= Public holidays in Jordan =

Public holidays in Jordan.

| Date | English name | Local name | Remarks | Official Business |
|---|---|---|---|---|
| 1 January | New Year's Day | Ras Assanah al-Miladi |  | Closed |
| 1 May | Labour Day | Eid el-Ommal |  | Closed |
| 25 May | Independence Day | Eid al-Istiklaal |  | Closed |
| 25 December | Christmas Day | Eid Al Milad Al Majeed, Al Eid Il Sagheer | Christmas in Jordan is celebrated by all denominations according to Catholic date (Orthodox date on January 7). | Closed |
| 1 Muharram | Hijri New Year | Ras Assanah Al Hijri | Islamic New Year | Closed |
| 12 Rabi' al-awwal | Prophet Muhammad's Birthday | Mawlid al-Nabi |  | Closed |
| 1 Shawwal | The Little Feast | Eid al-Fitr | Commemorates end of Ramadan | Closed |
| 10 Dhu'l-Hijja | Feast of the Sacrifice or the Big Feast | Eid al-Adha | Commemorates Abraham's willingness to sacrifice his son. | Closed |

Note: Holidays in Jordan are often flexible.

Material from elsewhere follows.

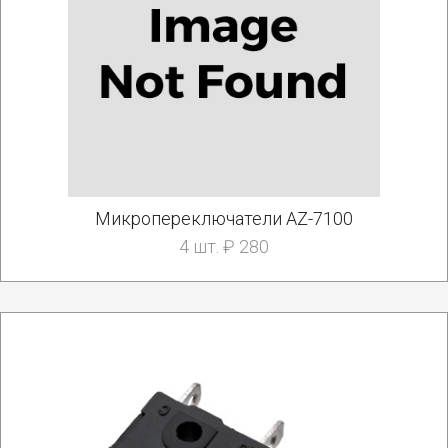
Микропереключатели AZ-7100
4 шт. ₽ 280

It is common for the government to change the day which a holiday is supposed to be celebrated on to another day — usually to prolong weekend.

Jordanian Christians also have December 26th, Palm Sunday, Easter Sunday, and Easter Monday as public holidays, with Easter being celebrated by all denominations according to the Orthodox date.